Actually, that specific instance of the firmware, within the limits of copyright, fair use and other relevant laws, is mine to do with as I please. Well, it is in my book, Sony would probably disagree and they can probably afford enough lawyers that anyone actually looking to do anything with their firmware ought to be careful.
And the exploit doesn't rely on a clone of anything, it's an exploit that mimics plugging and unplugging a few USB devices to overflow the stack and then inserting code in just the right place to get it executed. It may have needed a service jig to find the exploit, but the exploit itself doesn't rely on any copyrighted stuff.
This downgrade stuff may indeed be based on a stolen or 'borrowed' service jig, nobody knows yet as it appears to be all hype.

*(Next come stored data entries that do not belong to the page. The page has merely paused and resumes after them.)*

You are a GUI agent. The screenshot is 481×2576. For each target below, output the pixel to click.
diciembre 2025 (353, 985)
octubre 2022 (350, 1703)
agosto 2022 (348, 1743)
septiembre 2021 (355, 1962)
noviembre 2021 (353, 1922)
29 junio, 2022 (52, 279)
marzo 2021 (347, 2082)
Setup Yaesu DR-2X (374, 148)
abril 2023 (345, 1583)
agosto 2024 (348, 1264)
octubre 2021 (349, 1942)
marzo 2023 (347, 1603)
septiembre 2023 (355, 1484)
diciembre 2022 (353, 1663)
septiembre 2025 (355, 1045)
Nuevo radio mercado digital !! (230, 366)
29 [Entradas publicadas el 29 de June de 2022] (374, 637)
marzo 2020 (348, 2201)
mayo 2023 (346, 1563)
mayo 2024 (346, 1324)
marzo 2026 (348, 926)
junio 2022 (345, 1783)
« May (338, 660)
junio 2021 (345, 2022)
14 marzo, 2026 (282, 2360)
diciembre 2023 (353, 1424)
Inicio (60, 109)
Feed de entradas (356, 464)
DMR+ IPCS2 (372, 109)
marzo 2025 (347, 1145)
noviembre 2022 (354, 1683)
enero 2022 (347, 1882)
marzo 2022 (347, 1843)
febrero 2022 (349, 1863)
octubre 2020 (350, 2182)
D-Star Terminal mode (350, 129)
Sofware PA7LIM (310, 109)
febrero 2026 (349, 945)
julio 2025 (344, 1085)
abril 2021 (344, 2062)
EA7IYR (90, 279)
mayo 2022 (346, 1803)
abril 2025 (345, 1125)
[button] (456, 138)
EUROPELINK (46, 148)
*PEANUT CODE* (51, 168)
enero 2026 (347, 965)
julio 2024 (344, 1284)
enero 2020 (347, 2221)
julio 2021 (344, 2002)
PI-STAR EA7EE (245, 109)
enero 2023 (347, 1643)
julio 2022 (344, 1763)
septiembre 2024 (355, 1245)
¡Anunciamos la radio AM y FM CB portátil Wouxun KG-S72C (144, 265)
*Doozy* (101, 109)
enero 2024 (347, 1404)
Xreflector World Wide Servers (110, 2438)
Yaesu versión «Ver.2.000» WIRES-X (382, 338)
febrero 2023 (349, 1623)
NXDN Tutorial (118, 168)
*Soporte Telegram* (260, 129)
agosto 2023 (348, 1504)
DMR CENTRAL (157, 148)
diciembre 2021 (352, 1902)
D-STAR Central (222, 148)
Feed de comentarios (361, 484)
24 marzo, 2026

I don't necessarily disagree when it comes to the PSN, it is Sony's network to do with as they please and they may choose to boot people off that they consider to be pirates, or who have the ability to run unsigned code and could be running bots, cheats, trainers or whatever else.
However your reasons not to want compromised systems on the PSN are unbelievably dumb. Sorry, but they are.
Personally I really like what happened on the PSP - custom firmware arrived that allowed you to boot into homebrew mode, which Sony could detect and not allow network stuff to run, or into original mode which would get you online but not allow hacks.
And the reason I attacked you character was because you seemed genuinely angry about people gaining access to their devices and genuinely gleeful at the idea of retribution from on high. By a huge corporation, on hobbyists. You seem to delight in the idea of authoritarianism and that's usually not a good thing in terms of character.